*Work item*: Repeat, word for word, all the data that follows, and exclude the pictures.

(Page layout parsing data)
■ ■ ■
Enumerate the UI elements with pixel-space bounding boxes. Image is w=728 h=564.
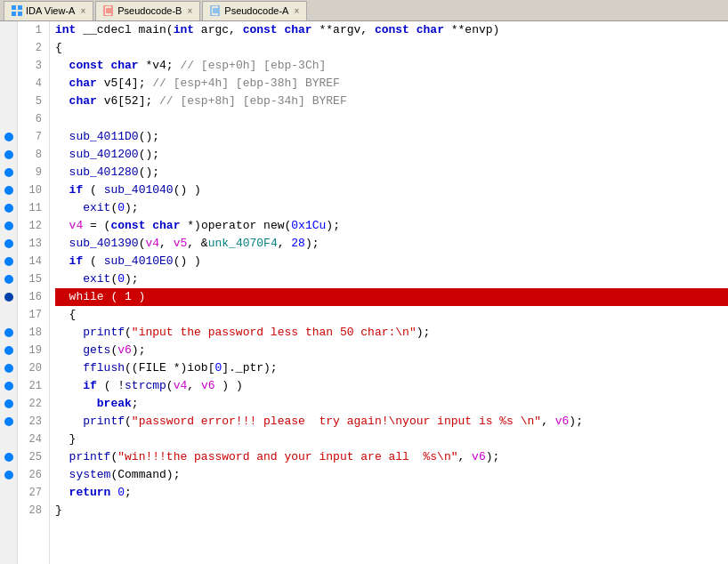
code-token: (); <box>139 165 159 179</box>
line-number-4: 4 <box>18 75 45 93</box>
gutter-row-2 <box>0 39 18 57</box>
breakpoint-dot-icon <box>4 453 13 462</box>
code-token: , <box>458 450 473 463</box>
code-token: const <box>110 219 145 232</box>
code-token <box>55 165 69 179</box>
gutter-row-24 <box>0 431 18 448</box>
line-number-17: 17 <box>18 306 45 324</box>
code-token: system <box>69 468 111 481</box>
code-token <box>55 130 69 143</box>
code-token <box>55 219 69 232</box>
code-token: sub_4011D0 <box>69 130 139 143</box>
line-number-21: 21 <box>18 377 45 395</box>
code-token: 28 <box>291 237 305 250</box>
code-token: ]._ptr); <box>222 361 284 375</box>
code-line-2: { <box>55 39 728 57</box>
code-token: ; <box>132 397 146 410</box>
code-line-3: const char *v4; // [esp+0h] [ebp-3Ch] <box>55 57 728 75</box>
tab-close-icon[interactable]: × <box>187 6 192 16</box>
code-line-15: exit(0); <box>55 270 728 288</box>
code-token <box>55 254 69 268</box>
code-token: const <box>243 23 278 36</box>
line-number-18: 18 <box>18 324 45 342</box>
code-token: v6 <box>555 415 570 428</box>
code-token: v6[52]; <box>97 94 159 108</box>
breakpoint-dot-icon <box>4 382 13 391</box>
tab-close-icon[interactable]: × <box>294 6 299 16</box>
line-number-26: 26 <box>18 466 45 484</box>
breakpoint-dot-icon <box>4 222 13 230</box>
app-window: IDA View-A×Pseudocode-B×Pseudocode-A× 12… <box>0 0 728 564</box>
line-number-22: 22 <box>18 395 45 413</box>
line-number-1: 1 <box>18 21 45 39</box>
gutter-row-28 <box>0 502 18 520</box>
code-token: v5 <box>174 237 188 250</box>
breakpoint-arrow-icon <box>4 293 13 302</box>
code-line-11: exit(0); <box>55 199 728 217</box>
code-token: if <box>69 183 84 197</box>
code-token: 0 <box>117 486 125 499</box>
line-number-3: 3 <box>18 57 45 75</box>
gutter-row-9 <box>0 164 18 181</box>
breakpoint-dot-icon <box>4 257 13 266</box>
code-token <box>55 94 69 108</box>
code-token: **argv, <box>312 23 375 36</box>
code-token: ( <box>83 254 103 268</box>
code-token <box>55 148 69 161</box>
code-token: char <box>69 94 97 108</box>
line-number-28: 28 <box>18 502 45 520</box>
breakpoint-dot-icon <box>4 346 13 355</box>
code-token: if <box>83 379 97 392</box>
code-token: v4 <box>145 237 159 250</box>
code-token: } <box>55 432 76 446</box>
code-token: // [esp+0h] [ebp-3Ch] <box>180 59 326 72</box>
code-token: (Command); <box>110 468 187 481</box>
code-token <box>55 59 69 72</box>
tab-close-icon[interactable]: × <box>80 6 85 16</box>
code-line-25: printf("win!!!the password and your inpu… <box>55 448 728 466</box>
breakpoint-dot-icon <box>4 275 13 284</box>
code-area: 1234567891011121314151617181920212223242… <box>0 21 728 564</box>
gutter <box>0 21 18 564</box>
code-token: int <box>174 23 194 36</box>
gutter-row-7 <box>0 128 18 146</box>
tab-ida[interactable]: IDA View-A× <box>4 1 93 20</box>
line-number-24: 24 <box>18 431 45 448</box>
code-token: strcmp <box>125 379 166 392</box>
code-token: v4 <box>69 219 84 232</box>
code-token: argc, <box>194 23 243 36</box>
code-token: sub_4010E0 <box>104 254 174 268</box>
doc-icon <box>103 5 114 16</box>
code-token: "win!!!the password and your input are a… <box>117 450 457 463</box>
code-token: ); <box>305 237 326 250</box>
line-numbers: 1234567891011121314151617181920212223242… <box>18 21 50 564</box>
gutter-row-5 <box>0 93 18 110</box>
code-line-9: sub_401280(); <box>55 164 728 181</box>
gutter-row-15 <box>0 270 18 288</box>
line-number-7: 7 <box>18 128 45 146</box>
breakpoint-dot-icon <box>4 399 13 408</box>
code-token: v6 <box>117 343 132 357</box>
code-lines: int __cdecl main(int argc, const char **… <box>50 21 728 564</box>
code-token <box>55 361 83 375</box>
code-token: sub_401200 <box>69 148 139 161</box>
code-token: , <box>541 415 555 428</box>
tab-label: IDA View-A <box>26 5 75 16</box>
tab-pseudo-a[interactable]: Pseudocode-A× <box>202 1 307 20</box>
code-token <box>55 290 69 303</box>
gutter-row-18 <box>0 324 18 342</box>
code-token <box>55 326 83 339</box>
code-token: __cdecl main( <box>76 23 173 36</box>
svg-rect-2 <box>12 12 16 16</box>
line-number-27: 27 <box>18 484 45 502</box>
line-number-12: 12 <box>18 217 45 235</box>
tab-pseudo-b[interactable]: Pseudocode-B× <box>95 1 200 20</box>
code-token <box>55 379 83 392</box>
code-token <box>55 201 83 214</box>
code-line-12: v4 = (const char *)operator new(0x1Cu); <box>55 217 728 235</box>
line-number-25: 25 <box>18 448 45 466</box>
line-number-8: 8 <box>18 146 45 164</box>
code-line-22: break; <box>55 395 728 413</box>
code-line-4: char v5[4]; // [esp+4h] [ebp-38h] BYREF <box>55 75 728 93</box>
breakpoint-dot-icon <box>4 328 13 337</box>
■ ■ ■
*Answer box*:
Enumerate the UI elements with pixel-space bounding boxes. Image is w=728 h=564.
code-token: (); <box>139 165 159 179</box>
line-number-4: 4 <box>18 75 45 93</box>
gutter-row-2 <box>0 39 18 57</box>
breakpoint-dot-icon <box>4 453 13 462</box>
code-token: , <box>458 450 473 463</box>
code-token: const <box>110 219 145 232</box>
code-token <box>55 165 69 179</box>
gutter-row-24 <box>0 431 18 448</box>
line-number-17: 17 <box>18 306 45 324</box>
code-token: system <box>69 468 111 481</box>
code-token <box>55 130 69 143</box>
code-token <box>55 219 69 232</box>
code-token: sub_4011D0 <box>69 130 139 143</box>
line-number-21: 21 <box>18 377 45 395</box>
code-token: 28 <box>291 237 305 250</box>
code-token: ]._ptr); <box>222 361 284 375</box>
code-line-2: { <box>55 39 728 57</box>
code-token: ; <box>132 397 146 410</box>
code-line-3: const char *v4; // [esp+0h] [ebp-3Ch] <box>55 57 728 75</box>
tab-close-icon[interactable]: × <box>187 6 192 16</box>
code-line-15: exit(0); <box>55 270 728 288</box>
code-token <box>55 254 69 268</box>
code-token: const <box>243 23 278 36</box>
line-number-18: 18 <box>18 324 45 342</box>
code-token: v6 <box>555 415 570 428</box>
code-token: v6[52]; <box>97 94 159 108</box>
breakpoint-dot-icon <box>4 382 13 391</box>
tab-close-icon[interactable]: × <box>294 6 299 16</box>
line-number-26: 26 <box>18 466 45 484</box>
breakpoint-dot-icon <box>4 222 13 230</box>
app-window: IDA View-A×Pseudocode-B×Pseudocode-A× 12… <box>0 0 728 564</box>
line-number-22: 22 <box>18 395 45 413</box>
line-number-1: 1 <box>18 21 45 39</box>
gutter-row-28 <box>0 502 18 520</box>
code-token: v5 <box>174 237 188 250</box>
breakpoint-arrow-icon <box>4 293 13 302</box>
code-line-11: exit(0); <box>55 199 728 217</box>
code-token: if <box>69 183 84 197</box>
code-token: 0 <box>117 486 125 499</box>
line-number-3: 3 <box>18 57 45 75</box>
gutter-row-9 <box>0 164 18 181</box>
breakpoint-dot-icon <box>4 257 13 266</box>
code-token <box>55 94 69 108</box>
code-token: **argv, <box>312 23 375 36</box>
code-token: ( <box>83 254 103 268</box>
code-token <box>55 148 69 161</box>
code-token: char <box>69 94 97 108</box>
line-number-28: 28 <box>18 502 45 520</box>
breakpoint-dot-icon <box>4 346 13 355</box>
code-token: if <box>83 379 97 392</box>
code-token: v4 <box>145 237 159 250</box>
code-token: } <box>55 432 76 446</box>
code-token: // [esp+0h] [ebp-3Ch] <box>180 59 326 72</box>
code-token: (Command); <box>110 468 187 481</box>
code-token <box>55 59 69 72</box>
tab-close-icon[interactable]: × <box>80 6 85 16</box>
code-line-25: printf("win!!!the password and your inpu… <box>55 448 728 466</box>
breakpoint-dot-icon <box>4 275 13 284</box>
code-area: 1234567891011121314151617181920212223242… <box>0 21 728 564</box>
gutter <box>0 21 18 564</box>
code-token: int <box>174 23 194 36</box>
gutter-row-7 <box>0 128 18 146</box>
tab-ida[interactable]: IDA View-A× <box>4 1 93 20</box>
line-number-24: 24 <box>18 431 45 448</box>
code-token: strcmp <box>125 379 166 392</box>
code-token: v4 <box>69 219 84 232</box>
code-token: argc, <box>194 23 243 36</box>
code-token: sub_4010E0 <box>104 254 174 268</box>
doc-icon <box>103 5 114 16</box>
code-token: "win!!!the password and your input are a… <box>117 450 457 463</box>
code-token: ); <box>305 237 326 250</box>
line-numbers: 1234567891011121314151617181920212223242… <box>18 21 50 564</box>
gutter-row-5 <box>0 93 18 110</box>
code-line-9: sub_401280(); <box>55 164 728 181</box>
gutter-row-15 <box>0 270 18 288</box>
line-number-7: 7 <box>18 128 45 146</box>
breakpoint-dot-icon <box>4 399 13 408</box>
code-token: v6 <box>117 343 132 357</box>
code-lines: int __cdecl main(int argc, const char **… <box>50 21 728 564</box>
code-token <box>55 361 83 375</box>
code-token: sub_401200 <box>69 148 139 161</box>
code-token: , <box>541 415 555 428</box>
tab-label: IDA View-A <box>26 5 75 16</box>
tab-pseudo-a[interactable]: Pseudocode-A× <box>202 1 307 20</box>
code-token <box>55 290 69 303</box>
gutter-row-18 <box>0 324 18 342</box>
code-token <box>55 326 83 339</box>
code-token: __cdecl main( <box>76 23 173 36</box>
svg-rect-2 <box>12 12 16 16</box>
line-number-27: 27 <box>18 484 45 502</box>
line-number-12: 12 <box>18 217 45 235</box>
tab-pseudo-b[interactable]: Pseudocode-B× <box>95 1 200 20</box>
code-token <box>55 379 83 392</box>
code-token <box>55 201 83 214</box>
code-line-12: v4 = (const char *)operator new(0x1Cu); <box>55 217 728 235</box>
line-number-25: 25 <box>18 448 45 466</box>
line-number-8: 8 <box>18 146 45 164</box>
code-line-22: break; <box>55 395 728 413</box>
code-line-4: char v5[4]; // [esp+4h] [ebp-38h] BYREF <box>55 75 728 93</box>
breakpoint-dot-icon <box>4 328 13 337</box>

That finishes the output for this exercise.